• _Saved entries_

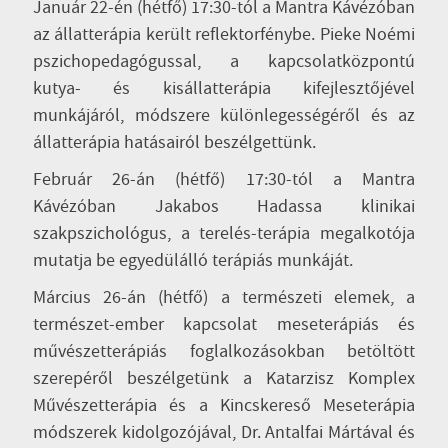
Január 22-én (hétfő) 17:30-tól a Mantra Kávézóban
az állatterápia került reflektorfénybe. Pieke Noémi
pszichopedagógussal, a kapcsolatközpontú
kutya- és kisállatterápia kifejlesztőjével
munkájáról, módszere különlegességéről és az
állatterápia hatásairól beszélgettünk.
Február 26-án (hétfő) 17:30-tól a Mantra
Kávézóban Jakabos Hadassa klinikai
szakpszichológus, a terelés-terápia megalkotója
mutatja be egyedülálló terápiás munkáját.
Március 26-án (hétfő) a természeti elemek, a
természet-ember kapcsolat meseterápiás és
művészetterápiás foglalkozásokban betöltött
szerepéről beszélgetünk a Katarzisz Komplex
Művészetterápia és a Kincskereső Meseterápia
módszerek kidolgozójával, Dr. Antalfai Mártával és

• _Problem to work on_
Scan the data above for the word "hétfő". Copy every line in which it is found.

• _Answer area_
Január 22-én (hétfő) 17:30-tól a Mantra Kávézóban
Február 26-án (hétfő) 17:30-tól a Mantra
Március 26-án (hétfő) a természeti elemek, a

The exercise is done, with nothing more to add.